Titanic Survivor Prediction
Table of contents
Introduction
Project made in Jupyter Notebook with Kaggle Titanic dataset, which aims at detailed data analysis and prediction of which passengers survived the sinking of the Titanic.
Data description
pclass: A proxy for socio-economic status (SES)
1st = Upper
2nd = Middle
3rd = Lower
age: Age is fractional if less than 1. If the age is estimated, is it in the form of xx.5
sibsp: The dataset defines family relations in this way...
Sibling = brother, sister, stepbrother, stepsister
Spouse = husband, wife (mistresses and fiancés were ignored)
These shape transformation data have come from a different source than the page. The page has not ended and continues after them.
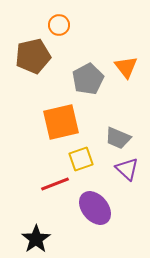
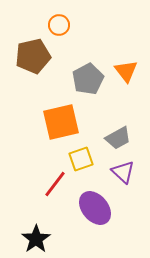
orange triangle: moved 4 px down
gray trapezoid: rotated 52 degrees counterclockwise
purple triangle: moved 4 px left, 3 px down
red line: rotated 32 degrees counterclockwise
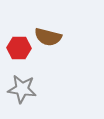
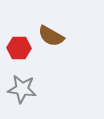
brown semicircle: moved 3 px right, 1 px up; rotated 16 degrees clockwise
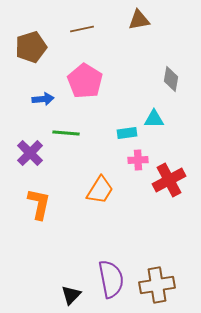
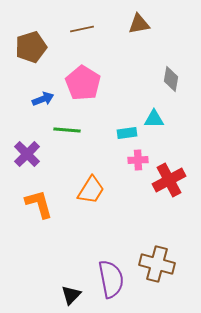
brown triangle: moved 4 px down
pink pentagon: moved 2 px left, 2 px down
blue arrow: rotated 15 degrees counterclockwise
green line: moved 1 px right, 3 px up
purple cross: moved 3 px left, 1 px down
orange trapezoid: moved 9 px left
orange L-shape: rotated 28 degrees counterclockwise
brown cross: moved 21 px up; rotated 24 degrees clockwise
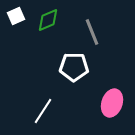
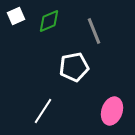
green diamond: moved 1 px right, 1 px down
gray line: moved 2 px right, 1 px up
white pentagon: rotated 12 degrees counterclockwise
pink ellipse: moved 8 px down
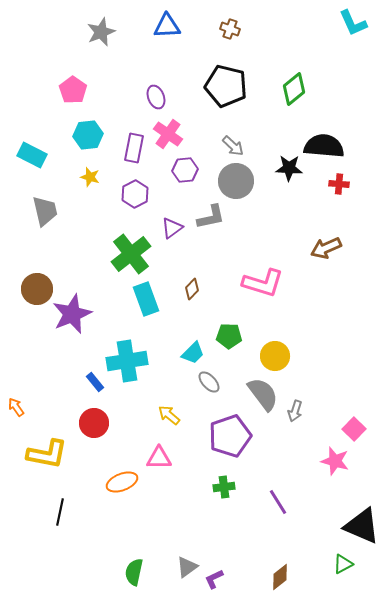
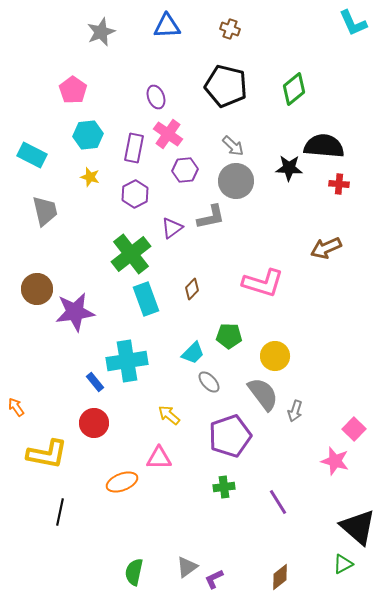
purple star at (72, 314): moved 3 px right, 2 px up; rotated 15 degrees clockwise
black triangle at (362, 526): moved 4 px left, 1 px down; rotated 18 degrees clockwise
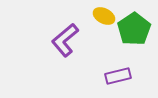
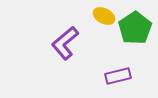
green pentagon: moved 1 px right, 1 px up
purple L-shape: moved 3 px down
parch: The dataset defines family relations in this way...
Parent = mother, father
Child = daughter, son, stepdaughter, stepson
Some children travelled only with a nanny, therefore parch=0 for them.
Methods used
- Cleaning Data
- Statistical Inference
- Exploratory Data Analysis (EDA)
- Data Visualization
- Supervised Machine Learning Algorithms: Logistic Regression, Random Forest, Naive Bayes, K-nearest Neighbors, SVC
Technologies used
- Python 3.8.8
- Pandas 1.2.4
- Matplotlib 3.3.4
- Seaborn 0.11.1
- Sklearn 0.24.1